Die Steuergutschrift für Geschäftsführerschulung
KMU-Geschäftsführer, die sich in digitalen Werkzeugen schulen, erhalten eine Steuergutschrift in Höhe der Schulungsstunden multipliziert mit dem Mindestlohn pro Stunde. Für Unternehmen mit weniger als 10 Mitarbeitern wird dieser Betrag verdoppelt.
Konkret erzeugen 40 Stunden digitale Schulung für einen KMU-Geschäftsführer eine Steuergutschrift von 940 Euro (40h x 11,75 Euro x 2). Nach Angaben der DGFiP wird diese Steuergutschrift nur von 12 % der berechtigten Geschäftsführer beansprucht.
Branchenspezifische Hilfen
Bestimmte Branchen erhalten spezifische Hilfen zur Digitalisierung:
- Handwerk: Die Handwerkskammer bietet eine kostenlose digitale Diagnose und eine sechsmonatige Begleitung
- Handel: Die CCI finanzieren E-Commerce- und Social-Media-Schulungen (Programm „Mon commerce en ligne")
- Landwirtschaft: Der Plan Frankreich 2030 subventioniert die Ausrüstung mit Sensoren und Präzisionslandwirtschaftswerkzeugen bis zu 40 %
Mehrere Maßnahmen kombinieren
Die meisten digitalen Hilfen sind kombinierbar im Rahmen der De-minimis-Regelung (300.000 Euro über 3 Jahre). Ein KMU kann somit folgende Maßnahmen kombinieren:
- Regionaler Digitalscheck (1.500 Euro)
- ADEME-Tremplin-Hilfe (3.000 Euro)
- Steuerliche Überabschreibung (Einsparung von 1.000 Euro)

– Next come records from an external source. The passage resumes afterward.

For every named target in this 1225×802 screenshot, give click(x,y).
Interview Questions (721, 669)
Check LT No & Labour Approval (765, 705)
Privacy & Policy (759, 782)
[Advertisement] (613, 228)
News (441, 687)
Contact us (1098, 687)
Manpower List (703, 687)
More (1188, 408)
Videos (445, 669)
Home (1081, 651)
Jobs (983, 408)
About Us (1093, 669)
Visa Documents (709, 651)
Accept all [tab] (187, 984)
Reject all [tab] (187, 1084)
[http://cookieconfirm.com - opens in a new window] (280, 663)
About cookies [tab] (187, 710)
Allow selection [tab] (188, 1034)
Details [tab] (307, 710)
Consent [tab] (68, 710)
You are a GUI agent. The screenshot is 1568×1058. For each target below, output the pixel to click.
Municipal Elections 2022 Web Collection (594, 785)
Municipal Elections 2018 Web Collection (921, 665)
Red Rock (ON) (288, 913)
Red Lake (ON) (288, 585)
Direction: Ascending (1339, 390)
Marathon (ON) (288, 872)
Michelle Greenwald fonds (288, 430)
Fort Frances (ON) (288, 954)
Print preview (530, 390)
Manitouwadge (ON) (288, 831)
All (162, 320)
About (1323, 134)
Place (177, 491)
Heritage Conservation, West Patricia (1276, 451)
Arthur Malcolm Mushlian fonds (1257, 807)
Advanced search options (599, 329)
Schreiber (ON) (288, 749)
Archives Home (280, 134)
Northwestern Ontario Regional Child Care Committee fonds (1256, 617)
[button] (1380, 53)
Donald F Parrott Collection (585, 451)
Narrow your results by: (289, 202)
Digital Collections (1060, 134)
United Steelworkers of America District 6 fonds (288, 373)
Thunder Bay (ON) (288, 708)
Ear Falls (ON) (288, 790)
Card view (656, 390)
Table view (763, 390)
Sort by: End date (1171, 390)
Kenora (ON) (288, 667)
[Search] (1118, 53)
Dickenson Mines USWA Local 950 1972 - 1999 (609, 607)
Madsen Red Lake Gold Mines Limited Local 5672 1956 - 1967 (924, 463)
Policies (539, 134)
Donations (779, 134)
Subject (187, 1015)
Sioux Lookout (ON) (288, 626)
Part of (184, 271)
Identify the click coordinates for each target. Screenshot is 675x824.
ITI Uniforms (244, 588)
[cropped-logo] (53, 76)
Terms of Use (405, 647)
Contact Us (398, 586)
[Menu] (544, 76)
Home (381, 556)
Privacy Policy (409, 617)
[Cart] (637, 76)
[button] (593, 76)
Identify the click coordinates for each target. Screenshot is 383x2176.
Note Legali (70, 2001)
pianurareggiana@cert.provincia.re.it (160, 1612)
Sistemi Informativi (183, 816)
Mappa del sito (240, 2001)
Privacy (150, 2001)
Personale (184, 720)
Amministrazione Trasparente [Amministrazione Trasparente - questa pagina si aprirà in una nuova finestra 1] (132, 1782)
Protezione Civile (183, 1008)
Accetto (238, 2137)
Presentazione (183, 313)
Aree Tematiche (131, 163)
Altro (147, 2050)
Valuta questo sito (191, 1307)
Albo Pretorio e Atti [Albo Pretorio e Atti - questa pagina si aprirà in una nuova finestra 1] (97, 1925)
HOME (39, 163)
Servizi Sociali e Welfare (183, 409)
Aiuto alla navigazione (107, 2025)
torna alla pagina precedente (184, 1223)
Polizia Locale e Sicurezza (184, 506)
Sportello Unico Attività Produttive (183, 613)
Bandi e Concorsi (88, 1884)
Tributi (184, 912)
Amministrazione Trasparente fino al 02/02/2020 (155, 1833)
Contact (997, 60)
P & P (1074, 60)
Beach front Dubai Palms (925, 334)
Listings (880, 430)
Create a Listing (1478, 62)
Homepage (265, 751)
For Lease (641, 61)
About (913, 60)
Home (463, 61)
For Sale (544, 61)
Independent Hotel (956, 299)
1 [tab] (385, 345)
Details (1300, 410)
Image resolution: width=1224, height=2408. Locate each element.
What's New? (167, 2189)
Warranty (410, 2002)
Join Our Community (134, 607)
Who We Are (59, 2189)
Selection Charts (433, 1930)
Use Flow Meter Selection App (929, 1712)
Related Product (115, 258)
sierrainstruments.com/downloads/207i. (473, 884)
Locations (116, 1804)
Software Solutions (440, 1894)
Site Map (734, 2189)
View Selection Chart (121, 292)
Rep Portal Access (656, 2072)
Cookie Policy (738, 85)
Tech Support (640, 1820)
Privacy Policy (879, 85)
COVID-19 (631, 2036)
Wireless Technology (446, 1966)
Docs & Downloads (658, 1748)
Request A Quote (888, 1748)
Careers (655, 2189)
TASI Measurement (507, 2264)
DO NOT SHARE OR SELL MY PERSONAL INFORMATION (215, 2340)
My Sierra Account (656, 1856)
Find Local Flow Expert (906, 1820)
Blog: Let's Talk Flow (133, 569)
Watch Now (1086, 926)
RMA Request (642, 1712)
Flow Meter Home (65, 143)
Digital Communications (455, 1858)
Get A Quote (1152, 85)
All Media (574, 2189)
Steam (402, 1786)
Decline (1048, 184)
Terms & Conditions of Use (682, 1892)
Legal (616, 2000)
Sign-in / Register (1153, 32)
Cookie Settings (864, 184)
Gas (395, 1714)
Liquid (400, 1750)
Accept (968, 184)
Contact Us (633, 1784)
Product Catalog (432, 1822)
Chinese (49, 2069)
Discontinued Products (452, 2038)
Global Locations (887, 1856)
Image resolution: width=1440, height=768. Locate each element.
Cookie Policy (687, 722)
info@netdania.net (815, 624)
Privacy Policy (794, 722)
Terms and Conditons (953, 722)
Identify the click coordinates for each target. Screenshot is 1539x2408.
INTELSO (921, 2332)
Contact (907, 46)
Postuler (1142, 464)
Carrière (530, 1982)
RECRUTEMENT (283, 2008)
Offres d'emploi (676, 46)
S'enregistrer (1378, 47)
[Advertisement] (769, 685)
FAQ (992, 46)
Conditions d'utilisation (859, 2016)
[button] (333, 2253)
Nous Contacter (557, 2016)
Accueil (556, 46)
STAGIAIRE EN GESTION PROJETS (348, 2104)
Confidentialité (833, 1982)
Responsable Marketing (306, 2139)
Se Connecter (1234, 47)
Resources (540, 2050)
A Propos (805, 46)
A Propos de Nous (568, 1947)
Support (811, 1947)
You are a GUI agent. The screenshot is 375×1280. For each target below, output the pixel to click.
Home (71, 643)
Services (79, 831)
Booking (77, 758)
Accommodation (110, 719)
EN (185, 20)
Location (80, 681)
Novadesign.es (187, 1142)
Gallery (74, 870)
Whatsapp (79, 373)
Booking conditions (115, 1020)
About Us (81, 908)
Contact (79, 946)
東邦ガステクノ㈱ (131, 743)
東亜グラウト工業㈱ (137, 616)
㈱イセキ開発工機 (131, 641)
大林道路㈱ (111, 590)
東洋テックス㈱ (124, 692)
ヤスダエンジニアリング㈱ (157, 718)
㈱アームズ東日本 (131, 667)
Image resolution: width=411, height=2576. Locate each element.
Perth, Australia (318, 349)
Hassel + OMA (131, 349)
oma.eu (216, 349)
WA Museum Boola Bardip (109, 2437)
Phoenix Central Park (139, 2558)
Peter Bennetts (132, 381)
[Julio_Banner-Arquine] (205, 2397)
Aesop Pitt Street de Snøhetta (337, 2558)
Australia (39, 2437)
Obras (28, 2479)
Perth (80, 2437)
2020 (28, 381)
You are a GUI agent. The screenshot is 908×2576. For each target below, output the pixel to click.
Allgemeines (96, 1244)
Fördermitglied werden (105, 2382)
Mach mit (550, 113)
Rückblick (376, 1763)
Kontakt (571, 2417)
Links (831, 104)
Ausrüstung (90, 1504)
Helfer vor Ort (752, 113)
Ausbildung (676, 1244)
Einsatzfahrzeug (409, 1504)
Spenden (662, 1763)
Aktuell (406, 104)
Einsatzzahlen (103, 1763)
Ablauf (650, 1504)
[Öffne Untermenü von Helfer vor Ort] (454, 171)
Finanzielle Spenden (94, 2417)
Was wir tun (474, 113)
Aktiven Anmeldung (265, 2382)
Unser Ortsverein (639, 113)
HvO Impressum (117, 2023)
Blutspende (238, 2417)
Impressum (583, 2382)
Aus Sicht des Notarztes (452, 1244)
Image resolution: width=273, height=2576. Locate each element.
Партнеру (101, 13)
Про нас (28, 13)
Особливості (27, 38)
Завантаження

- Schulungssteuergutschrift (940 Euro)
Das heißt ein Gesamtvorteil, der 6.400 Euro übersteigen kann für eine digitale Investition von 15.000 Euro.
Anwendbare Hilfen für die eigene Investition ermitteln
Um die mobilisierbaren Hilfen je nach Art der Ausrüstung, Wirtschaftszweig und Standort des Unternehmens zu bestimmen, kann ein Simulator für Investitionshilfen konsultiert werden, der alle Fördervoraussetzungen kombiniert.
Die erwähnten Instrumente und Beträge basieren auf den im ersten Quartal 2026 geltenden Bestimmungen. Regional- und Branchenhilfen werden regelmäßig aktualisiert; es wird empfohlen, die aktuellen Bedingungen bei France Num oder der CCI des eigenen Départements zu überprüfen.